Wet Dog Weather is thrilled to announce that we’re working on upgrading MapLibre’s Metal renderer support for iOS.
In short, we’re fixing a considerable amount of technical debt in an open-source map toolkit many people use.
The Road to Metal Rendering
A few weeks ago we completed a design phase where we broke the work into two separate implementation phases.
- A Rendering Modularization phase where we prepare the renderer to support multiple SDKs (OpenGL & Metal) and we fix a few others things.
- A Metal Implementation phase where we…. implement Metal.
The contract supports two of our own engineers, as well as participants from Meta and AWS at the moment. I’m managing the engineering myself.
Architectural Approach and Design Principles
We’ve taken architectural design ideas from our toolkit, WhirlyGlobe. Our Drawables & Builders are the primary means of supporting multiple rendering SDKs at once. The plan has plenty of detail if you’re interested.
We have a more modern, gamer-like pipeline on the WhirlyGlobe side, and we’ll also bring some of that over.

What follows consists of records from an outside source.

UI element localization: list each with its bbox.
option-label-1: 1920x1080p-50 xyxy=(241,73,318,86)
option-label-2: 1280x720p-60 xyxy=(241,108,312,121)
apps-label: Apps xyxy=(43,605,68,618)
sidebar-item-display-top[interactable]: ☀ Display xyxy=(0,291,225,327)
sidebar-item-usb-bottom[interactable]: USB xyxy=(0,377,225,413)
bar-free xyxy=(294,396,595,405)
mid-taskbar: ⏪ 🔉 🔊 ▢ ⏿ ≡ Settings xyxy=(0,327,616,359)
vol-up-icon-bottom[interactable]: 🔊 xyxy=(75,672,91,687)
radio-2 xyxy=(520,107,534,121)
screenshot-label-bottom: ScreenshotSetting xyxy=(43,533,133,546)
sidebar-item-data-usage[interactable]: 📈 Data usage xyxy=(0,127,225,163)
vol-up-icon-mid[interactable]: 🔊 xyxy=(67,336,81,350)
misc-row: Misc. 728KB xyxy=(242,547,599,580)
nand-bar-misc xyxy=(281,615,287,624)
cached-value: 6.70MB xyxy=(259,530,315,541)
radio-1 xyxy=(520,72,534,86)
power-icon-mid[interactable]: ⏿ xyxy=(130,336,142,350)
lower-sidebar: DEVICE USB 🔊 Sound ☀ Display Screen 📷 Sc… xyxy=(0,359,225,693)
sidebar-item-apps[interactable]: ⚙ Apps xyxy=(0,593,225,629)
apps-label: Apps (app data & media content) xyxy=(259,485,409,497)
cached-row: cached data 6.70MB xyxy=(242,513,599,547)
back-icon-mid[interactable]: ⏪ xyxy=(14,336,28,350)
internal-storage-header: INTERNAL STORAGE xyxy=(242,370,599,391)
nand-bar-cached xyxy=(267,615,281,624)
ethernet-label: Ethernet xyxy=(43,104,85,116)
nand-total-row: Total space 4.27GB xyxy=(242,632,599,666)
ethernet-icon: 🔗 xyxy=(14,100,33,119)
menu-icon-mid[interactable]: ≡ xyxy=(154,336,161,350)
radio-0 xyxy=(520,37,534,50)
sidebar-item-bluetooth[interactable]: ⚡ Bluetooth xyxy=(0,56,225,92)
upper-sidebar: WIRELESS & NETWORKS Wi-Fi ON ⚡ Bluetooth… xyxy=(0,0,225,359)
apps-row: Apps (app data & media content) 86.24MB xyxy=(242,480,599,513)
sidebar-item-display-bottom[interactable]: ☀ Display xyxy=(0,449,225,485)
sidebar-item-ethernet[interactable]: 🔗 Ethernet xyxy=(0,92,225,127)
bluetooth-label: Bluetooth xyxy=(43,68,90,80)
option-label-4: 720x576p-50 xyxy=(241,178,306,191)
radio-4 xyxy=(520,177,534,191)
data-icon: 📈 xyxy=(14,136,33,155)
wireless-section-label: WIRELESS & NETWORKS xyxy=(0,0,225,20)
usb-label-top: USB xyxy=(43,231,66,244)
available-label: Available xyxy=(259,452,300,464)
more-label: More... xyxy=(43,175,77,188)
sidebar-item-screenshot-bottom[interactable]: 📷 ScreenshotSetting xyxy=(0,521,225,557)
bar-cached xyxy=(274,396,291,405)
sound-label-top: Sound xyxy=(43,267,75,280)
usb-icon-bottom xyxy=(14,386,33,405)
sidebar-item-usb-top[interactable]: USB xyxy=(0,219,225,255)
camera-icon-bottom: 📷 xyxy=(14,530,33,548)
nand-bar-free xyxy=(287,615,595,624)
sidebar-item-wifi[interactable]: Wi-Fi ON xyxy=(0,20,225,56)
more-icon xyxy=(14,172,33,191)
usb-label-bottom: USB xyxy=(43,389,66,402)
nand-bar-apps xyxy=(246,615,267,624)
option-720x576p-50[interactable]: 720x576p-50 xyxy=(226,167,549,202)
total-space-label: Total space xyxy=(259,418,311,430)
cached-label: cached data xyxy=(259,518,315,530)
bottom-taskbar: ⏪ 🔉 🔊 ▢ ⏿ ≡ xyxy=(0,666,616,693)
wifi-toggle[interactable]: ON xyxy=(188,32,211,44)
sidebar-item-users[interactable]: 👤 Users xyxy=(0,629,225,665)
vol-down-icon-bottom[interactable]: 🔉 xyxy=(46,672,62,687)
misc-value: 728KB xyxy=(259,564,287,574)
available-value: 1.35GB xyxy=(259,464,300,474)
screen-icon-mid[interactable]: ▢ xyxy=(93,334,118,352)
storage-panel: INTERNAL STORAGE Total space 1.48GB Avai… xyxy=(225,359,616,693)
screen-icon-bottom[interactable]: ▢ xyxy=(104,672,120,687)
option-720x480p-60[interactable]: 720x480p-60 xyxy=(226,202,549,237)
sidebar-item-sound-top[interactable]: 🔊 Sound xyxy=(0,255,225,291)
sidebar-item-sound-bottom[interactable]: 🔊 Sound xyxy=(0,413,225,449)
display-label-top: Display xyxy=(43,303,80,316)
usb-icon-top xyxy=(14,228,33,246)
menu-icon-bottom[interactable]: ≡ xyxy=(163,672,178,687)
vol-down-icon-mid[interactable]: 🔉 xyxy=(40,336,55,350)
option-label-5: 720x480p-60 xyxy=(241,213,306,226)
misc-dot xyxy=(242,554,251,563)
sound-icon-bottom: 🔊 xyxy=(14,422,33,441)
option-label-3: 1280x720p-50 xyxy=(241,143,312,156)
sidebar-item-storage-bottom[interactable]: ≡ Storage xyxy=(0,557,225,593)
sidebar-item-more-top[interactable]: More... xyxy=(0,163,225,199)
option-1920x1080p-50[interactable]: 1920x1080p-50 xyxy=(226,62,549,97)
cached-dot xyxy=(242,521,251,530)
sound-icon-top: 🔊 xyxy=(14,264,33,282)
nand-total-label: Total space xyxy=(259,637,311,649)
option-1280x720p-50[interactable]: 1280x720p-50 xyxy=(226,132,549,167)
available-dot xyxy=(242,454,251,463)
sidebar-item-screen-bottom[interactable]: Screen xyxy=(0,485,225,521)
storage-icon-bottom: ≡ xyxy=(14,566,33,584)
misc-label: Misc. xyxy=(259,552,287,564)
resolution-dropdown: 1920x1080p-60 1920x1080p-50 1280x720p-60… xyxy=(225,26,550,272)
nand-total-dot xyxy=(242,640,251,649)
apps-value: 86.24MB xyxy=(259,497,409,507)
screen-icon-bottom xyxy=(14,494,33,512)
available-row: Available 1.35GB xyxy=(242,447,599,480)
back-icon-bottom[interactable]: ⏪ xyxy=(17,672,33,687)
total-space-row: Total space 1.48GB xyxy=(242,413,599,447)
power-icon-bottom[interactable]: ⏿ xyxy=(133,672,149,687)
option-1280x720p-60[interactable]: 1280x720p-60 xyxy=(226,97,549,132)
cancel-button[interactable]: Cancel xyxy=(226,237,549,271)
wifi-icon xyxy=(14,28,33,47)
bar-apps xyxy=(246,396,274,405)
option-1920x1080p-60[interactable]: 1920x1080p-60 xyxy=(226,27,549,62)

When we’re done, we should have a more flexible real-time geospatial display toolkit.
It’s bittersweet to support what was once a competitor, but WhirlyGlobe lost that battle long ago. I’m happy to be helping a new, independent consortium and preparing MapLibre Native for a bright future.
Embracing MapLibre's Future
Also, we’re getting paid. With the collapse of the investment market and startups flaming out all around us, this is looking like a genius move on our part. Or a very lucky one.
Wet Dog Weather is always going to be toolkit agnostic, with our own technology primarily as an overlay on mobile or web. Still, I’m warming to making MapLibre more of a default for us in the future.